Why the New York Giants Will be an Improved Team in 2019

Dec 2, 2018; East Rutherford, NJ, USA; New York Giants safety Sean Chandler (36) and the Giants defense celebrate a fourth quarter fumble recovery against the Chicago Bears at MetLife Stadium. Mandatory Credit: Robert Deutsch-USA TODAY Sports

The New York Giants are not supposed to be a good team in 2019. Vegas projects the team to win just six games this upcoming season. The losses of Landon Collins, Olivier Vernon, and Odell Beckham Jr. make it easy to see why people would believe this. But perhaps we are writing them off too quickly.
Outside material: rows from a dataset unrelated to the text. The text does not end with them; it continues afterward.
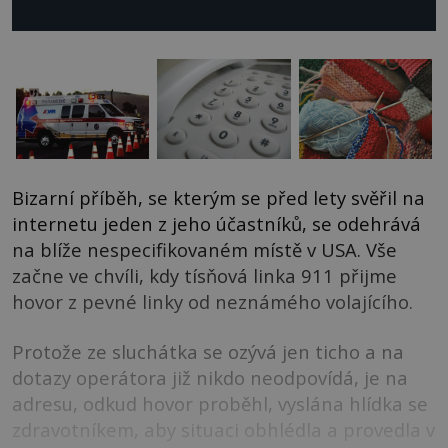
Bizarní příběh, se kterým se před lety svěřil na
internetu jeden z jeho účastníků, se odehrává
na blíže nespecifikovaném místě v USA. Vše
začne ve chvíli, kdy tísňová linka 911 přijme
hovor z pevné linky od neznámého volajícího.
Protože ze sluchátka se ozývá jen ticho a na
dotazy operátora již nikdo neodpovídá, je na
adresu, odkud hovor proběhl, vyslána hlídka se
zdravotníkem, aby situaci obhlédla a provedla v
Undergoing a complete overhaul the past two seasons, the new team is beginning to take shape. Despite all of the negative headlines in the media, here is why the Giants will be better in 2019.

Why the New York Giants Will be Improved in 2019:

The Easy Schedule

The Giants will benefit greatly from playing weaker teams this upcoming season. Their schedule features games against only four 10-win teams from a season ago, tied for the least in the NFL. Those teams are the Patriots, Bears (who the Giants beat last year), and the Cowboys twice. Going at least 1-3 or even 2-2 in those games isn’t really that unlikely.
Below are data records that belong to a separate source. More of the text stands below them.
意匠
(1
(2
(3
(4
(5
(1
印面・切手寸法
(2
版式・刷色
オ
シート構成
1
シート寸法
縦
Taking a step down to the middle class of difficulty, Minnesota, Green Bay, Washington twice, and Philadelphia twice highlight the schedule. Say the G-Men split the games with Washington and Philadelphia, and beat Minnesota. Through the 10 games mentioned, the Giants would be sitting at somewhere in the 4-6 or 5-5 range.
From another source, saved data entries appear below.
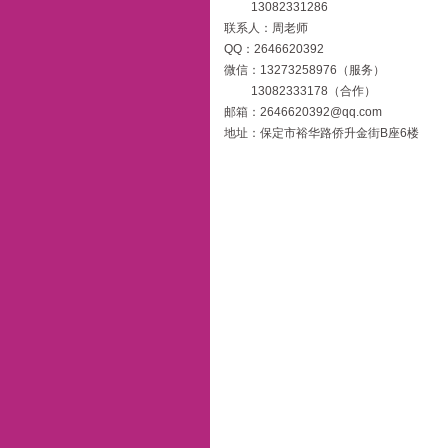
13082331286
联系人：周老师
QQ：2646620392
微信：13273258976（服务）
13082333178（合作）
邮箱：2646620392@qq.com
地址：保定市裕华路侨升金街B座6楼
Looking at the easiest part of the schedule, the teams remaining are the Bills, Dolphins, Cardinals, Lions, Jets, and Buccaneers. As it is most likely impossible the team goes 6-0 against these teams, 5-1 or 4-2 is a much more likely projection.

Add up all of those games and you find a Giants team come January that could be in the 8-8 to 10-6 range. That is three to five more wins than they had in 2018. If they do their job in games this season, their schedule will get them enough winnable games to put them in playoff position.

The Defense Was the Issue in 2018

Believe it or not, the Giants defense was the biggest issue last season. While the media made it look as though Eli Manning was holding the team back, the defense was truly preventing the team from winning games. The team gave up 25.8 points per game last season – the tenth most of any team in the league.

The offense, on the other hand, was scoring 23.1 points per game – the 16th best in the league. The offense put the team in position to win eight or nine games last year. The defense is what made them finish with only five wins.

The Defense has Improved

The Giants Front Office noticed these issues and made it a priority to address them this offseason. To start, they acquired 23-year-old Safety Jabrill Peppers from Cleveland. They then signed 3x pro-bowler Safety Antoine Bethea in free agency. They also added Edge Rusher Markus Golden, who tallied 12.5 sacks in 2016.

When the draft came, the Giants continued to address the defensive side of the ball. At No. 17 overall, they selected DT Dexter Lawrence, someone who will move the pocket up front. Later that same night, they traded back into round one to select CB Deandre Baker, the recipient of the Jim Thorpe Award in 2018 (best cornerback in college football).

In the later rounds, they continued the trend by taking even more defensive players. In round three, they selected DE Oshane Ximines, who recorded 32.5 sacks during his time at Old Dominion. In round four, they selected CB Julian Love, a finalist for the same Jim Thorpe Award that first-round pick Baker won. Round five saw the addition of LB Ryan Connelly, who recorded 89 tackles in 2018.

The Offensive Additions Made This Offseason

The Giants made multiple moves this offseason that will allow the offense to burgeon. Most importantly, they addressed the offensive line. The additions of Guard Kevin Zeitler, Tackle Mike Remmers and the resigning of Jon Halapio will greatly improve the team.

Besides the revamped offensive line, the team also added a veteran receiver, Golden Tate. Tate, entering his ninth season, has been the definition of consistency in his entire career. He has eclipsed at least 795 receiving yards every year since 2013. While he won’t replace Odell Beckham Jr., he will certainly be a solid addition.

A Full Season of Building off of 2018

The Giants’ offense struggled mightily in the first half of last season. During those first eight games, the team averaged just 18.75 points per game. They had no rhythm and looked lost during most drives. They did not know how to utilize the players they had.

The second half of the season was a different story though. In their other eight games, they averaged 27.37 points per game. That is nearly nine more points than in the first half of the season. They discovered how the offense needed to be run, and most importantly, they learned that Saquon Barkley is now the face of the offense.